Au fond il ne s’agit que de reproduire une recette, vendue kit clés en main. Mais un mouvement n’est-il pas par définition unique, et fonction des ses composantes et de son contexte, « mouvant », dans ses formes, organisations, et ses expressions ? Ou est-ce quelque chose qui est finalement si proche dans ces aspects de ce qu’il faut déconstruire pour bâtir qu’il en deviendra une pierre ? Ce n’est en tout cas pas simplement en singeant des méthodes d’organisation issue de mouvements populaires, comme une sorte de messe, qu’un mouvement peut se construire. Pour qu’il parvienne à ne pas être digéré par la machine, à être autre chose, il a sans doute à faire des ruptures sur ce qui le rendrait comestible (équitablement ou pas).

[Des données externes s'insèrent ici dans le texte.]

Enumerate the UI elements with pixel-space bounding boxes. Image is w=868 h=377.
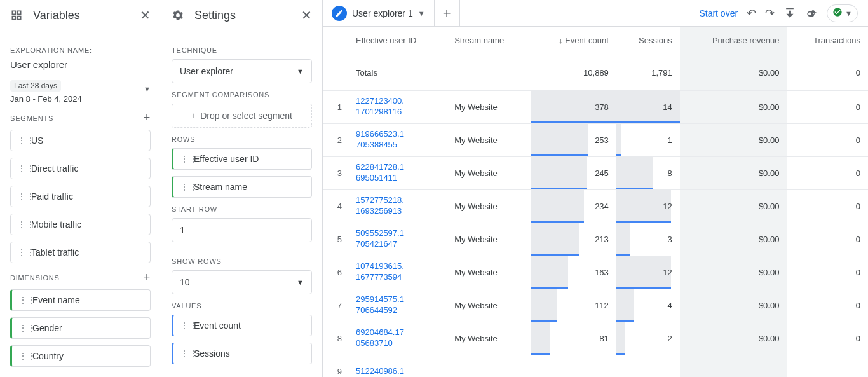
- col-transactions[interactable]: Transactions: [787, 27, 868, 55]
- stream-name: My Website: [447, 322, 531, 355]
- transactions-cell: 0: [787, 322, 868, 355]
- stream-name: [447, 355, 531, 377]
- user-id-link[interactable]: 509552597.1705421647: [348, 223, 447, 256]
- revenue-cell: $0.00: [680, 156, 787, 189]
- user-id-link[interactable]: 69204684.1705683710: [348, 322, 447, 355]
- sessions-cell: 2: [616, 322, 680, 355]
- user-id-link[interactable]: 512240986.1: [348, 355, 447, 377]
- chip-label: Sessions: [194, 348, 230, 359]
- event-count-cell: 245: [531, 156, 616, 189]
- variables-title: Variables: [33, 9, 140, 22]
- date-range-picker[interactable]: Last 28 days Jan 8 - Feb 4, 2024 ▼: [10, 80, 151, 104]
- revenue-cell: $0.00: [680, 223, 787, 256]
- col-revenue[interactable]: Purchase revenue: [680, 27, 787, 55]
- segment-chip[interactable]: ⋮⋮Mobile traffic: [10, 214, 151, 235]
- stream-name: My Website: [447, 223, 531, 256]
- col-event-count[interactable]: Event count: [531, 27, 616, 55]
- start-over-link[interactable]: Start over: [699, 8, 738, 18]
- technique-select[interactable]: User explorer ▼: [172, 59, 312, 83]
- status-pill[interactable]: ▼: [827, 4, 858, 22]
- add-tab-button[interactable]: +: [435, 0, 460, 26]
- download-icon[interactable]: [783, 6, 796, 20]
- plus-icon: +: [191, 111, 196, 121]
- segment-chip[interactable]: ⋮⋮US: [10, 130, 151, 151]
- undo-icon[interactable]: ↶: [747, 6, 756, 20]
- table-row: 9 512240986.1: [323, 355, 868, 377]
- row-chip[interactable]: ⋮⋮Effective user ID: [172, 148, 312, 170]
- dimensions-list: ⋮⋮Event name⋮⋮Gender⋮⋮Country: [10, 289, 151, 367]
- user-id-link[interactable]: 919666523.1705388455: [348, 123, 447, 156]
- sessions-cell: 12: [616, 189, 680, 223]
- event-count-cell: 81: [531, 322, 616, 355]
- chevron-down-icon: ▼: [297, 67, 304, 75]
- col-stream[interactable]: Stream name: [447, 27, 531, 55]
- event-count-cell: 253: [531, 123, 616, 156]
- segments-list: ⋮⋮US⋮⋮Direct traffic⋮⋮Paid traffic⋮⋮Mobi…: [10, 130, 151, 263]
- show-rows-select[interactable]: 10 ▼: [172, 270, 312, 294]
- dimension-chip[interactable]: ⋮⋮Event name: [10, 289, 151, 311]
- revenue-cell: [680, 355, 787, 377]
- row-chip[interactable]: ⋮⋮Stream name: [172, 176, 312, 198]
- user-id-link[interactable]: 1074193615.1677773594: [348, 256, 447, 289]
- date-range-value: Jan 8 - Feb 4, 2024: [10, 94, 151, 104]
- row-number: 4: [323, 189, 348, 223]
- segment-chip[interactable]: ⋮⋮Direct traffic: [10, 158, 151, 179]
- transactions-cell: 0: [787, 223, 868, 256]
- totals-sessions: 1,791: [616, 55, 680, 90]
- col-sessions[interactable]: Sessions: [616, 27, 680, 55]
- row-number: 7: [323, 289, 348, 322]
- grip-icon: ⋮⋮: [17, 248, 26, 257]
- start-row-input[interactable]: [172, 218, 312, 242]
- value-chip[interactable]: ⋮⋮Sessions: [172, 343, 312, 364]
- add-dimension-icon[interactable]: +: [144, 271, 151, 284]
- col-user-id[interactable]: Effective user ID: [348, 27, 447, 55]
- table-header-row: Effective user ID Stream name Event coun…: [323, 27, 868, 55]
- rows-chip-list: ⋮⋮Effective user ID⋮⋮Stream name: [172, 148, 312, 198]
- revenue-cell: $0.00: [680, 123, 787, 156]
- table-wrap[interactable]: Effective user ID Stream name Event coun…: [323, 27, 868, 377]
- date-range-label: Last 28 days: [10, 80, 61, 92]
- redo-icon[interactable]: ↷: [765, 6, 775, 20]
- edit-icon: [332, 6, 347, 21]
- user-id-link[interactable]: 1572775218.1693256913: [348, 189, 447, 223]
- drop-segment-target[interactable]: + Drop or select segment: [172, 104, 312, 128]
- sessions-cell: [616, 355, 680, 377]
- row-number: 3: [323, 156, 348, 189]
- row-number: 9: [323, 355, 348, 377]
- value-chip[interactable]: ⋮⋮Event count: [172, 315, 312, 336]
- tab-user-explorer[interactable]: User explorer 1 ▼: [323, 0, 435, 26]
- user-id-link[interactable]: 295914575.1706644592: [348, 289, 447, 322]
- transactions-cell: 0: [787, 256, 868, 289]
- event-count-cell: [531, 355, 616, 377]
- show-rows-label: SHOW ROWS: [172, 257, 312, 265]
- exploration-name[interactable]: User explorer: [10, 59, 151, 70]
- variables-icon: [10, 9, 28, 22]
- event-count-cell: 112: [531, 289, 616, 322]
- grip-icon: ⋮⋮: [18, 324, 27, 332]
- start-row-label: START ROW: [172, 205, 312, 213]
- gear-icon: [172, 9, 189, 22]
- dimension-chip[interactable]: ⋮⋮Country: [10, 345, 151, 367]
- user-id-link[interactable]: 1227123400.1701298116: [348, 90, 447, 123]
- sessions-cell: 4: [616, 289, 680, 322]
- close-icon[interactable]: ✕: [140, 8, 151, 23]
- settings-header: Settings ✕: [161, 0, 322, 31]
- user-id-link[interactable]: 622841728.1695051411: [348, 156, 447, 189]
- rows-label: ROWS: [172, 135, 312, 143]
- dimension-chip[interactable]: ⋮⋮Gender: [10, 317, 151, 339]
- toolbar-right: Start over ↶ ↷ ▼: [689, 4, 868, 22]
- table-row: 4 1572775218.1693256913 My Website 234 1…: [323, 189, 868, 223]
- stream-name: My Website: [447, 90, 531, 123]
- share-icon[interactable]: [805, 6, 818, 20]
- variables-panel: Variables ✕ EXPLORATION NAME: User explo…: [0, 0, 161, 377]
- add-segment-icon[interactable]: +: [144, 111, 151, 125]
- segment-chip[interactable]: ⋮⋮Tablet traffic: [10, 242, 151, 263]
- segment-chip[interactable]: ⋮⋮Paid traffic: [10, 186, 151, 207]
- revenue-cell: $0.00: [680, 189, 787, 223]
- transactions-cell: 0: [787, 156, 868, 189]
- grip-icon: ⋮⋮: [180, 154, 189, 163]
- stream-name: My Website: [447, 256, 531, 289]
- row-number: 6: [323, 256, 348, 289]
- close-icon[interactable]: ✕: [301, 8, 312, 23]
- totals-label: Totals: [348, 55, 447, 90]
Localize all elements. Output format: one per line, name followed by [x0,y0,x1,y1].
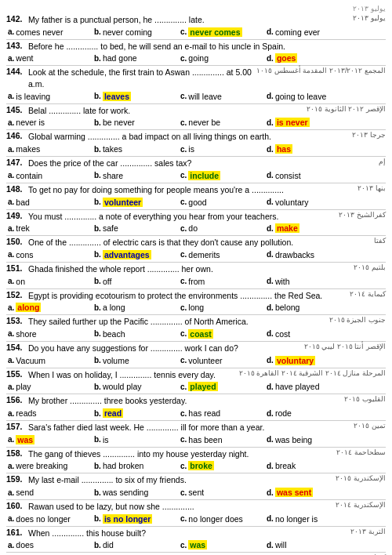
option-item: a.comes never [6,27,93,37]
options-row: a.onb.offc.fromd.with [6,277,386,286]
option-item: d.voluntary [265,356,351,365]
option-letter: c. [180,462,187,470]
option-item: b.had broken [93,461,179,470]
option-letter: c. [180,277,187,285]
option-text: never comes [188,27,241,37]
option-text: is leaving [16,92,50,101]
question-row: 152.Egypt is providing ecotourism to pro… [6,290,386,302]
option-text: Vacuum [16,356,45,365]
question-number: 160. [6,501,28,510]
question-row: 151.Ghada finished the whole report ....… [6,263,386,275]
question-block: 146.Global warming .............. a bad … [6,131,386,157]
side-label: كيماية ٢٠١٤ [331,290,386,298]
side-label: إم [331,158,386,165]
question-row: 148.To get no pay for doing something fo… [6,184,386,196]
option-text: never coming [103,27,152,37]
option-letter: d. [267,303,274,312]
option-item: b.share [93,171,179,180]
question-text: Before he .............. to bed, he will… [28,41,331,53]
option-item: d.was sent [265,488,351,497]
question-text: Does the price of the car ..............… [28,158,331,169]
question-row: 150.One of the .............. of electri… [6,237,386,248]
side-label: المجمع ٢٠١٣/٢٠١٢ المقدمة أغسطس ١٠١٥ [253,67,386,74]
option-letter: a. [8,27,14,36]
question-row: 155.When I was on holiday, I ...........… [6,369,386,381]
option-letter: d. [267,145,274,154]
option-text: advantages [103,250,151,259]
question-block: 152.Egypt is providing ecotourism to pro… [6,290,386,316]
option-text: voluntary [275,198,309,207]
option-item: b.a long [93,303,179,312]
option-text: demerits [188,250,220,259]
option-item: c.from [179,277,265,286]
option-item: c.coast [179,329,265,339]
option-item: a.does [6,540,93,550]
option-letter: a. [8,409,14,418]
option-letter: c. [180,329,187,338]
question-row: 157.Sara's father died last week. He ...… [6,422,386,433]
question-block: 161.When .............. this house built… [6,528,386,553]
option-letter: a. [8,250,14,259]
option-item: c.no longer does [179,514,265,524]
question-block: 151.Ghada finished the whole report ....… [6,263,386,289]
option-text: does no longer [16,514,70,524]
option-letter: b. [94,27,101,36]
option-item: b.was sending [93,488,179,497]
option-letter: a. [8,488,14,497]
option-item: c.long [179,303,265,312]
question-text: When .............. this house built? [28,528,331,539]
option-text: has read [188,408,220,418]
option-item: d.is never [265,118,351,127]
options-row: a.makesb.takesc.isd.has [6,144,386,154]
option-text: read [103,408,123,418]
option-letter: b. [94,488,101,497]
side-label: سطحاحمة ٢٠١٤ [331,448,386,456]
option-item: d.break [265,461,351,470]
option-letter: d. [267,250,274,259]
option-item: d.goes [265,53,351,63]
option-item: d.going to leave [265,92,351,101]
option-letter: c. [180,356,187,365]
options-row: a.shoreb.beachc.coastd.cost [6,329,386,339]
option-item: b.off [93,277,179,286]
option-item: a.trek [6,223,93,233]
side-label: يوليو ٢٠١٣ [331,14,386,22]
option-item: a.makes [6,144,93,154]
option-letter: a. [8,118,14,127]
option-text: on [16,277,25,286]
option-text: coming ever [275,27,320,37]
question-number: 146. [6,131,28,140]
options-row: a.badb.volunteerc.goodd.voluntary [6,198,386,207]
question-block: 160.Rawan used to be lazy, but now she .… [6,501,386,527]
option-text: trek [16,223,30,233]
question-block: 143.Before he .............. to bed, he … [6,41,386,67]
option-text: never is [16,118,45,127]
option-letter: c. [180,145,187,154]
question-block: 148.To get no pay for doing something fo… [6,184,386,210]
option-text: do [188,223,198,233]
option-item: c.played [179,382,265,391]
question-number: 161. [6,528,28,537]
side-label: كفتا [331,237,386,245]
option-item: d.voluntary [265,198,351,207]
questions-container: 142.My father is a punctual person, he .… [6,14,386,555]
option-text: share [103,171,123,180]
option-item: d.have played [265,382,351,391]
question-row: 143.Before he .............. to bed, he … [6,41,386,53]
option-text: along [16,303,41,312]
option-letter: a. [8,435,14,444]
option-letter: b. [94,462,101,470]
option-item: a.were breaking [6,461,93,470]
option-item: d.coming ever [265,27,351,37]
option-item: d.no longer is [265,514,351,524]
option-letter: d. [267,435,274,444]
question-block: 158.The gang of thieves .............. i… [6,448,386,474]
option-letter: a. [8,383,14,391]
option-text: broke [188,461,214,470]
option-item: c.going [179,53,265,63]
option-text: from [188,277,205,286]
option-text: played [188,382,217,391]
question-number: 150. [6,237,28,246]
option-letter: c. [180,435,187,444]
option-letter: d. [267,541,274,550]
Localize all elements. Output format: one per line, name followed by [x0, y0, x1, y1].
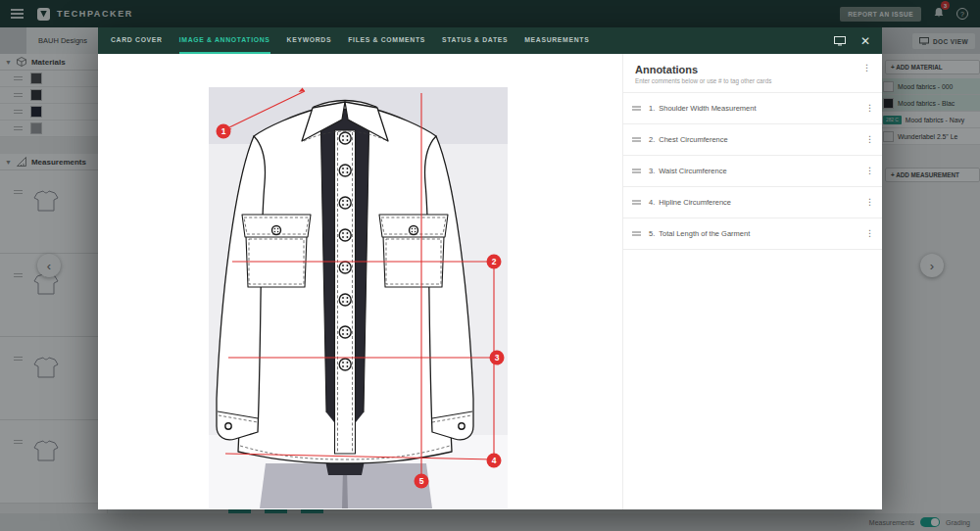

Cet enjeux de rupture est d’autant plus important dans une ville comme Nantes, où les autorités ont justement absorbé le discours écologiste en un concept marketing pour vendre leur métropole. Il est au final bien difficile de faire la différence entre ce discours et celui d’Alternatiba, tant les contradictions internes de cet évènement permettent de ne bousculer en rien le status-quo autour du green washing en cours. Bien au contraire…

Notes :
[1] http://nantes.indymedia.org/articles/29939
[2] Ces actions illégales étant de celles qui ont permis de retarder jusqu’ici le projet d’aéroport.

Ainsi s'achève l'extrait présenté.